Moreover, the Visegrad Group is a platform for exchanging experiences between V4 societies. That is why, the International Visegrad Fund (IVF) was established to facilitate links between them. For more than 20 years now the IVF supports the realisation of common projects, grants, artistic and literary programs.

As part of the celebrations of the 30th anniversary of the Visegrad Group, on 17 February 2021 a summit of the V4 prime ministers was held in Krakow with the participation of the President of the European Council Charles Michel.

The summit was an attempt to sum up thirty years of multifaceted cooperation of the Visegrad Group countries. Three decades ago at the Visegrad Castle a new chapter in the history of our four countries began. We have been together for around 360 months and we can say that history has come full circle. However, after these 360 ​​months we are in a completely different place from where we started. The Visegrad Group is a story about unification with Europe, about strengthening and new great ambitions.

V4 and GCC comparison: In spite of the differences of the countries’ economic potential and geographical differences, there are certain similarities in the cooperation between V4 countries and GCC states:

Shared cultural and historic backgrounds: Influence of Western Christianity (Roman Catholicism), experience of II World War and post war communist regimes in V4 Group. Arab-Islamic roots of GCC states, as well as balancing influence between colonial powers (Ottoman Empire, UK).
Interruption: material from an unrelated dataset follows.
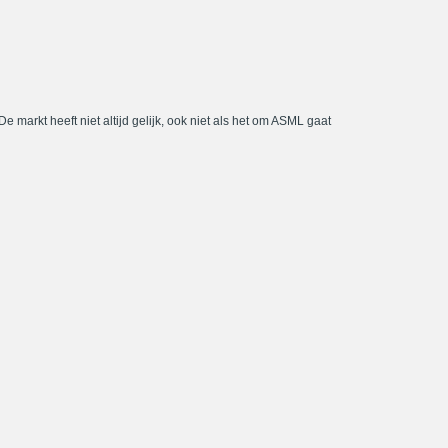
De markt heeft niet altijd gelijk, ook niet als het om ASML gaat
Social and economic level of development: GCC economies are based on oil extraction and exports. V4 countries transitioned from socialistic methods of centrally controlled economies to the ideas of free market and freedom of entrepreneurship.

Goals: GCC seek new, other than oil-based development route for their economies. V4 Group states, as a major manufacturer of goods in Europe (heavy industry, automotive, agriculture) seek advancement to the high income – high productivity categories.

The activities of the group are coordinated by V4 countries’ foreign ministries but extend to all levels of the government and state administration. With the establishment of the International Visegrad Fund in 2000, support has also been given to non-governmental organizations and civil initiatives for the ’bottom-up’ building of the regional alliance.

Activities of the Visegrad Group are aimed at strengthening stability and prosperity in the Central European region. V4 member states perceive their cooperation as a value and a proof of their ability to integrate into such structures as the European Union.
An exhibition was also on display showcasing the history of the V4 nations.